**WORK REQUIRED**
Copy, from the entries below, each line in which the string "want" appears.

**MATERIALS PROVIDED**
# # #
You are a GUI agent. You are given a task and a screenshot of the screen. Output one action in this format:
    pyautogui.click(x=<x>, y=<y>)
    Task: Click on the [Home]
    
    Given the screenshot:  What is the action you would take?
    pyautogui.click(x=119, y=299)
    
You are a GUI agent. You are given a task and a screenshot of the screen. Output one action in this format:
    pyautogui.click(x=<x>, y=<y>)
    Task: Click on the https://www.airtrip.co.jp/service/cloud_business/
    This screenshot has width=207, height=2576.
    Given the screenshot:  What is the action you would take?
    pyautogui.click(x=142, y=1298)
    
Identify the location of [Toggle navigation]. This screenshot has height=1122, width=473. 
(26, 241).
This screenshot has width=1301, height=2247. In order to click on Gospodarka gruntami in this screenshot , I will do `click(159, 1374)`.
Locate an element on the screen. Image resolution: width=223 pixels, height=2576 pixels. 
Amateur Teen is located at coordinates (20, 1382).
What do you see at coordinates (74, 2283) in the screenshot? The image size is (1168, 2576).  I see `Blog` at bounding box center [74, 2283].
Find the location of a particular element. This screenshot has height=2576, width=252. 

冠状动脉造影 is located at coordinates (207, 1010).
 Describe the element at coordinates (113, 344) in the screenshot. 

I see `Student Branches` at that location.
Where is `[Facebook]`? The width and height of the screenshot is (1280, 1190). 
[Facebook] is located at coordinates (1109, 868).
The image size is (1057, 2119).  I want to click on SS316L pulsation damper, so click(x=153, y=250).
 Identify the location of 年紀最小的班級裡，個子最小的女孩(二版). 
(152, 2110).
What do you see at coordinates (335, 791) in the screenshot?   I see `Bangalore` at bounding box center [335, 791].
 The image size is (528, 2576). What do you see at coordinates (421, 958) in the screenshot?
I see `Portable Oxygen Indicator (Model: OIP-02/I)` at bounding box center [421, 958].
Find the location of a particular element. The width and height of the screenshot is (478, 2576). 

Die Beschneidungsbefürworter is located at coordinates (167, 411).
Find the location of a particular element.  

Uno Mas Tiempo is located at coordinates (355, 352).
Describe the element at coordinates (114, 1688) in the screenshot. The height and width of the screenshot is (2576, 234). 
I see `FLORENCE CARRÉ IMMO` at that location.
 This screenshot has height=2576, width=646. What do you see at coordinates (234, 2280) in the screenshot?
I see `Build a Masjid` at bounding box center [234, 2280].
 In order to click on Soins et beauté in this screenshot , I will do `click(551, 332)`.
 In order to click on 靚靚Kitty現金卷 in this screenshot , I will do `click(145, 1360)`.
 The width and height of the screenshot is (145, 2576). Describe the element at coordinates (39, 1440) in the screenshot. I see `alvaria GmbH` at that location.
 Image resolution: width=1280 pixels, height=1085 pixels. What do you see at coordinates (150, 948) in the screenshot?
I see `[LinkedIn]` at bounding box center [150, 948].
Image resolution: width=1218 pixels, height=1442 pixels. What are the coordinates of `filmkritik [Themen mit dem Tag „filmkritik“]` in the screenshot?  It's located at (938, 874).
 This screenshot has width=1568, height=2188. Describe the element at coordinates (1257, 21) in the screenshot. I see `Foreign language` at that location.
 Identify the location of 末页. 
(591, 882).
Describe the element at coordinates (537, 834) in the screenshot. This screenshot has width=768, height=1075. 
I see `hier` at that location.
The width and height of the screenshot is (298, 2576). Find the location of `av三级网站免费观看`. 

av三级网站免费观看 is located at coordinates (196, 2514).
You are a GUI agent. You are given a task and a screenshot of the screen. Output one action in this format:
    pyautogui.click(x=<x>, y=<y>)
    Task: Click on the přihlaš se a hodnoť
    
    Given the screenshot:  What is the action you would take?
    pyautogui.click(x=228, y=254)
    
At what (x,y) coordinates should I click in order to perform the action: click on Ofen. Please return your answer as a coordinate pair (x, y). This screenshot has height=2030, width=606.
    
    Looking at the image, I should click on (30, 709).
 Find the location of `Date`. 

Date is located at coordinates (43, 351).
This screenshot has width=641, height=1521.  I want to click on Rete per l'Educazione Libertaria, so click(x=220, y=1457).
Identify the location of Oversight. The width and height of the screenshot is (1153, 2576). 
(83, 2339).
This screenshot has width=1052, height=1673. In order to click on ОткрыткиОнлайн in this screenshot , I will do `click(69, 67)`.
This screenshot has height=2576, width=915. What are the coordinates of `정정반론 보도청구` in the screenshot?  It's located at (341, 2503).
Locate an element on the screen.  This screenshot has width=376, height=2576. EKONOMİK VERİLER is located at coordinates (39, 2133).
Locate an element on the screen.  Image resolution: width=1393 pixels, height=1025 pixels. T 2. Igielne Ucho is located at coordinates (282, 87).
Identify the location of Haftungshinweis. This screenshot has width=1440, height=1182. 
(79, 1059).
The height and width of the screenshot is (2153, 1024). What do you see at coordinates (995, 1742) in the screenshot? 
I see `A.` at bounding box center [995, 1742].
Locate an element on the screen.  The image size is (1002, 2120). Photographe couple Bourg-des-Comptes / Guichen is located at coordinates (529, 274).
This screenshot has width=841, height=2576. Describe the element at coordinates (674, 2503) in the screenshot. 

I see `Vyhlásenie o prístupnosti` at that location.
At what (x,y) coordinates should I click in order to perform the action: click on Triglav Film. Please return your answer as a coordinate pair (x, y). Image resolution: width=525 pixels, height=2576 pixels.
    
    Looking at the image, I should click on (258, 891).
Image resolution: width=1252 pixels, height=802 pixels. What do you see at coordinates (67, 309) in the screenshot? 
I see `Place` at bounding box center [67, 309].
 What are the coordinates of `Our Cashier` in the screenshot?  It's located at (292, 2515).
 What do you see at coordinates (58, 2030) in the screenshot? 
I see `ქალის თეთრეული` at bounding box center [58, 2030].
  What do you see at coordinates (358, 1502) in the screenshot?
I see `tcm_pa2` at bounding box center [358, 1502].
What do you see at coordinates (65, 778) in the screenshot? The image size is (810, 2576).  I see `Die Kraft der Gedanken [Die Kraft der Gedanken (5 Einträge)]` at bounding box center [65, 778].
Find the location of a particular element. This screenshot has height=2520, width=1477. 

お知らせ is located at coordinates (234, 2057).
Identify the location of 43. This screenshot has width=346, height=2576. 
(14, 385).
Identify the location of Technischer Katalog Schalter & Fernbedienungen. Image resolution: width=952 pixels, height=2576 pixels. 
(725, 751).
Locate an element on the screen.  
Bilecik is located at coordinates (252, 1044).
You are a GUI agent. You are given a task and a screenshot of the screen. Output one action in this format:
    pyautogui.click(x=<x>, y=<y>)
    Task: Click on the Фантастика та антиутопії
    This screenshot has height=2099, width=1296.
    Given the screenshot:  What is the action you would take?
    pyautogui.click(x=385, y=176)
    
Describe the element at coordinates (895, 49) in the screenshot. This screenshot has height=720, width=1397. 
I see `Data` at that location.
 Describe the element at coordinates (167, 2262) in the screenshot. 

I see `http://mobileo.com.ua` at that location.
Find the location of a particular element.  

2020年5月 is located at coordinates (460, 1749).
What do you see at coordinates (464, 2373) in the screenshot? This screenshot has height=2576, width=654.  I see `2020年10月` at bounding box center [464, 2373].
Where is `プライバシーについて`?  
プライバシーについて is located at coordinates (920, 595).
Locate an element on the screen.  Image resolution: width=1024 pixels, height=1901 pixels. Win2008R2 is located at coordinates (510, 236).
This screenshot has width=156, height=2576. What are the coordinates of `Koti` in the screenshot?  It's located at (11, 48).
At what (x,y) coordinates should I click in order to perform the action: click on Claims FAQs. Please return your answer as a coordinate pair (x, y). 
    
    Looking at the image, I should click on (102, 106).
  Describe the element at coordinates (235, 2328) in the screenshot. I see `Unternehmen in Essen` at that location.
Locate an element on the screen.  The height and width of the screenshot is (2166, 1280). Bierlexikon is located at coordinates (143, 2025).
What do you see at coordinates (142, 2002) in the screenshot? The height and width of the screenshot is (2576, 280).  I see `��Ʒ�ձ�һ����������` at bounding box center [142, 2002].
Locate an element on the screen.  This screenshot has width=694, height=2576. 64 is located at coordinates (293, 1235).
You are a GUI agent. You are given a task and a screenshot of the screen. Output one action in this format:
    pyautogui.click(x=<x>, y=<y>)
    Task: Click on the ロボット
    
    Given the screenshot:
# # #
**THE COMPLETED TASK**
The image size is (1057, 2119).  I want to click on SS316L pulsation damper, so click(x=153, y=250).
This screenshot has width=641, height=1521.  I want to click on Rete per l'Educazione Libertaria, so click(x=220, y=1457).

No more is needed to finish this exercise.